Les murs sont solides et j’ai eu la bêtise de faire réparer la toiture, il y a deux ans, mais tout est à l’abandon.

Regardez ces piles de livres dont je ne peux parvenir à me débarrasser. Rien que pour les porter à Rheims on me prendra plus qu’ils ne valent. Je vas en faire du feu.

Bon ! tout cela va changer avec les machines et le chemin de fer. Cet étang, ce barrage que les moines ont fait là-haut pour leur poisson me donnera la force motrice.

Ah ! tout cela me coûte gros d’argent, vous pouvez le dire.

J’ai dû vendre notre bien de famille, c’est dur.

Votre père a fait une bonne affaire, Sichel ! Il profite de mon dénuement.

Sichel

C’est conclu ?

Turelure

Pas encore tout-à-fait. Il veut voir certains plans, prendre certaines sûretés. Ah, c’est un homme prudent !

Vous le connaissez, Comtesse ? Il a eu l’occasion d’obliger notre pauvre capitaine.

Lumîr

Il lui en est reconnaissant.

Turelure

Je le sais.

Sichel — Lumîr ! — vous me permettez de vous appeler ainsi ? ne vais-je pas être votre père ? On l’aimera un peu, ce vieux papa ?

Que je suis heureux de vous voir causer ainsi comme des amies !

Lumîr, cette petite femme sera une sœur pour vous.

Et pour moi elle a été un ange ! non, je dis vrai ! un ange par le sens qu’elle a des affaires, et plus de force dans le petit doigt que le chien d’une carabine !

C’est comme pour la musique, quelle artiste, si vous l’entendiez ! dire que je ne puis plus obtenir d’elle qu’elle ouvre son piano !

C’est l’art qui a été le premier lien entre nous.
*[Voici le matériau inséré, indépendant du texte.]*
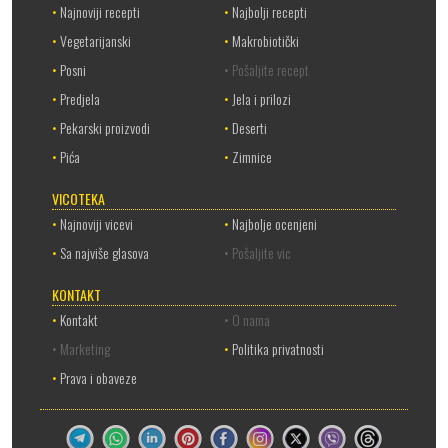
•
Najnoviji recepti
•
Najbolji recepti
•
Vegetarijanski
•
Makrobiotički
•
Posni
• Pošaljite recept
•
Predjela
•
Jela i prilozi
•
Pekarski proizvodi
•
Deserti
•
Pića
•
Zimnice
VICOTEKA
•
Najnoviji vicevi
•
Najbolje ocenjeni
•
Sa najviše glasova
• Pošaljite vic
KONTAKT
•
Kontakt
• O nama
• Marketing
•
Politika privatnosti
•
Prava i obaveze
Si vous aviez entendu ce que fait le piano déchaîné sous ses phalanges de fer et cet ouragan de notes, on entend distinctement chacune d’elles !

Ce petit doigt surtout, à l’extrémité de chaque main, ce petit doigt d’acier qui trouve tout-à-coup la touche et tous les points du clavier et la frappe avec une implacable ubiquité !

J’étais enthousiasmé ! Je me suis dit il faut que je fasse de ce petit doigt mon ministre et le Gouverneur général du vieux Turelure !

Et voilà ! C’est elle qui tire de cette vieille âme tout ce qui lui reste de musique.

(Il lui baise la main).
Sichel

Cher Comte !

Cher Toussaint ! — Adieu, Lumîr ! Courage ! Et vous, Toussaint, je vous en prie, faites ce que vous pouvez ! J’aime tant ce pauvre Louis.

(Elle sort).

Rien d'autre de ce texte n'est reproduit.